Hédia, 44 ans, cadre marketing

J’ai beaucoup donné à ma carrière professionnelle. C’était ma priorité et au dépend de ma vie privée. Aujourd’hui, c’est l’engrenage. Mon rythme de vie ne me laisse plus beaucoup de place pour les loisirs. Je suis très angoissée à l’idée de finir ma vie seule sans mari ni enfants. Aujourd’hui, rencontrer un homme sérieux n’est pas évident. J’ai l’impression de les faire fuir. Je refuse d’avoir recours au jeu faussé des petites annonces.

J’ai déjà rencontré des célibataires et même des hommes mariés qui ne s’entendaient pas avec leurs femmes. Ils me promettaient tous monts et merveilles mais jamais aucun d’eux n’a franchi le pas. Mes amis disent que je suis trop empressée auprès des hommes et que je demande l’impossible. J’ai peur et j’ai la phobie du temps qui passe trop vite.

L’avis du psychologue

Il existe un point classique dans ce genre de situation. Comment ces femmes sont-elles vues par les autres et par elles-mêmes ? Qui sont ces femmes ? Dans quel milieu ont-elles évolué ?

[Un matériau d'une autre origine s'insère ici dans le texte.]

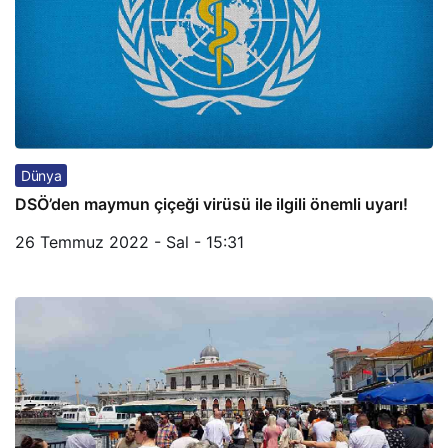
Dünya
DSÖ’den maymun çiçeği virüsü ile ilgili önemli uyarı!
26 Temmuz 2022 - Sal - 15:31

Dans leur milieu familial, il y a quelques caractéristiques communes qu’il serait intéressant de relever. Souvent, ce sont des filles uniques ou entourées de frères ou encore la dernière née de la famille. Le regard des parents devient assez particulier. Plus précisément le regard du père envers sa fille. Très souvent, Il s’agit de pères qui valorisent les études, étant eux- mêmes de hauts diplômés. Ils deviennent excessivement encourageants ou au contraire, des pères totalement analphabètes, affaiblis par les aléas de la vie.

Le père encourageant agit envers sa fille comme un moteur accélérant son niveau d’études. Cela marche bien au primaire, très bien au secondaire. Au supérieur et en fin d’adolescence, la jeune fille prend le pli avec la motivation inconsciente de son père et de ses fantasmes sur l’importance du savoir. Une obligation morale se fait sentir de la fille envers son père. Elle se veut à la hauteur du désir de son père pour mieux le retrouver.

Le même phénomène se passe chez les filles dont le père est ignorant. Le paradoxe est stupéfiant, mais ces filles réussissent aussi bien que les premières pour compenser la défaillance paternelle dans le domaine du savoir. C’est une revanche du style « toi mon père que j’adore, mes diplômes valoriseront le savoir que tu n’as pas eu ».

Une habitude de séduction par le savoir s’installe. L’université, l’âge d’or, la sécurité familiale… Tous les ingrédients sont là pour ressentir une certaine aisance, jusqu’au jour où ces femmes sont projetées sur le marché du travail. Elles dérochent souvent un bon poste et y excellent. Elle savent traiter et communiquer, mais elles ont toutes en commun une légère incompétence dans la confrontation sociale compensée de deux manières.

Ces femmes sont très timides ou agressives. L’engrenage est là. Cette timidité ou au contraire cette agressivité peuvent être transmuées par compensation en un vigoureux refus de se laisser dominer par un homme. Elles séduisent par la compétence dans leurs métiers mais ne savent pas séduire un homme par exemple. Ces femmes ont appris à avoir une image de l’homme à travers l’idéal de leurs pères. Lors du contact avec un autre homme, c’est l’échec et la déception. Elles n’ont pas appris à plaire autrement que par les études ou le travail.

Avec l’âge, elles prennent peu à peu conscience de cette insuffisance. Elles changent alors de look pour augmenter leur chance de rencontrer un homme à qui elles plairont. Mais au regard des hommes qui souffrent d’un préjugé, ces femmes sont dangereuses. Pour eux, une femme instruite ne peut être que redoutable. Elles possèdent un pouvoir sur l’élève, l’étudiant, l’employé mais pas sur l’homme qu’elle pourrait rencontrer un jour.